Industry Tries to Derail Progress in California, Again
Posted February 4, 2010
In a familiar attack on California’s plans to fight climate change, a coalition of industry groups has filed a lawsuit in federal court in Fresno, California challenging California’s low-carbon fuel standard (LCFS). The low carbon fuel standard is designed to reduce CO2 emissions by cutting down on the carbon content in motor vehicle fuel. My colleague Roland Hwang has blogged about this here.
The industry plaintiffs, including the American Trucking Associations, which is trying to kill the concession agreements that are the heart of the diesel pollution-reducing Port of Los Angeles Clean Trucks Plan, are making two arguments: that the LCFS violates the Commerce Clause of the United States Constitution and that it is preempted by federal law, specifically the federal Energy Independence and Security Act of 2005. These are the same legal theories that the auto industry used, unsuccessfully, in legal challenges to California’s Pavley Act, which is designed to reduce tailpipe emissions of CO2.
In the Commerce Clause claim, the plaintiffs allege that the LCFS discriminates against non-California producers of corn ethanol, a product that can be blended with gasoline to reduce the carbon content of the combined fuel.
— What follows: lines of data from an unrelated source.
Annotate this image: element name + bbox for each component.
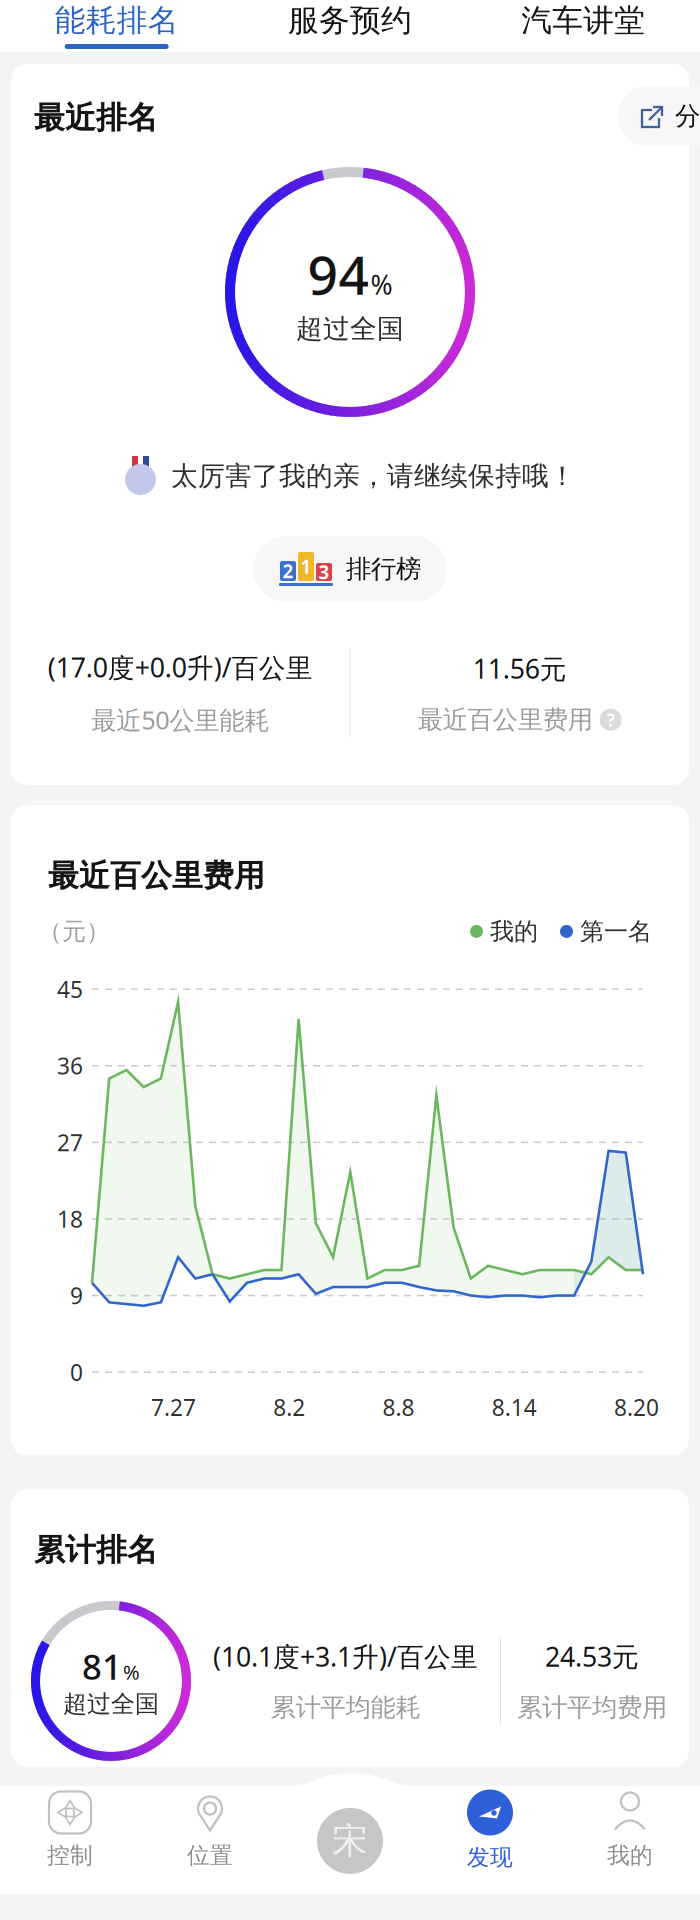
staticText: 服务预约 [288,2,412,39]
staticText: 我的 [490,917,538,946]
staticText: 8.20 [614,1392,659,1422]
staticText: 3 [318,560,330,584]
staticText: 最近百公里费用 [418,704,593,735]
staticText: 8.2 [273,1392,305,1422]
staticText: 累计平均能耗 [270,1692,420,1723]
staticText: 最近百公里费用 [48,857,265,895]
staticText: 27 [57,1127,83,1157]
staticText: 8.8 [382,1392,414,1422]
staticText: 45 [57,974,83,1004]
staticText: 累计排名 [34,1531,158,1569]
button[interactable]: 控制 [0,1767,140,1894]
staticText: （元） [38,917,110,946]
staticText: 18 [57,1204,83,1234]
staticText: 1 [300,554,312,579]
button[interactable]: 发现 [420,1767,560,1894]
staticText: 36 [57,1051,83,1081]
staticText: % [123,1659,140,1685]
staticText: 0 [70,1357,83,1387]
staticText: 81 [82,1643,122,1689]
staticText: (17.0度+0.0升)/百公里 [48,650,313,685]
staticText: (10.1度+3.1升)/百公里 [213,1639,478,1674]
staticText: 位置 [187,1842,233,1869]
button[interactable]: 汽车讲堂 [467,0,700,52]
staticText: 7.27 [151,1392,196,1422]
button[interactable]: 服务预约 [233,0,467,52]
staticText: 能耗排名 [55,2,179,39]
button[interactable]: 车辆 [317,1808,383,1874]
staticText: 2 [282,559,294,583]
staticText: 发现 [467,1844,513,1871]
button[interactable]: 能耗排名 [0,0,233,52]
staticText: 太厉害了我的亲，请继续保持哦！ [171,460,576,492]
button[interactable]: 分享 [617,86,700,146]
staticText: 9 [70,1280,83,1311]
staticText: 24.53元 [545,1639,639,1674]
staticText: 最近排名 [34,99,158,137]
staticText: 第一名 [580,917,652,946]
button[interactable]: 位置 [140,1767,280,1894]
staticText: ? [607,708,615,731]
staticText: 累计平均费用 [517,1692,667,1723]
button[interactable]: 我的 [560,1767,700,1894]
staticText: 94 [308,239,370,310]
staticText: 8.14 [492,1392,537,1422]
staticText: 11.56元 [473,651,567,686]
staticText: 控制 [47,1842,93,1869]
staticText: 超过全国 [296,312,404,345]
staticText: 最近50公里能耗 [91,703,269,736]
staticText: 宋 [332,1819,368,1863]
staticText: 我的 [607,1842,653,1869]
staticText: 排行榜 [346,553,421,584]
staticText: 超过全国 [63,1689,159,1719]
button[interactable]: 2 [253,536,447,602]
staticText: 分享 [675,100,700,132]
staticText: % [370,267,392,302]
staticText: 汽车讲堂 [521,2,645,39]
Plaintiffs also make the interesting claim that the LCFS will not provide any benefit to California that could outweigh the alleged harm to out-of-state interests, in summary because they claim the LCFS benefits won’t put a dent in global climate change. Were that theory to prevail, which I think unlikely, a very big dent would be put in many state and regional level climate change initiatives because the same argument could be made there: climate change is a world-wide problem and nothing we do locally can do any good. So I guess we should just quit trying and get used to living here in California with more smog that kills more people every year, more fires, more agricultural pests, more ocean erosion, fewer native species and no water.
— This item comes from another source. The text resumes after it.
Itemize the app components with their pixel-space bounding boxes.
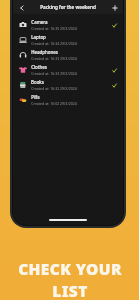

The preemption claim asserts that the federal government has occupied this area of regulation of motor vehicle fuels and so California can’t have its own laws regulating the carbon content of fuels. As I mentioned above, that same argument was made in the Pavley Act cases and went down to defeat. There is no reason to expect a different result here.
Why are these industry groups throwing money at lawyers rather than working with California to stop global climate change – with retread legal arguments that are proven losers? It’s hard to say. Their public messaging trots out the “job killer” page from the industry playbook, but there’s nothing behind that: the clean fuels industry will be creating jobs, not eliminating them. After industry loses this next round, maybe they will clean up their act like the auto industry did after losing the Pavley cases. It’s disappointing, but not surprising industry has chosen to litigate rather than innovate despite the fact that California requires them to start offering clean fuels. Instead of moving their industry into the 21st Century it appears they’d rather keep selling the same dirty old oil that sickens people and destroys our environment.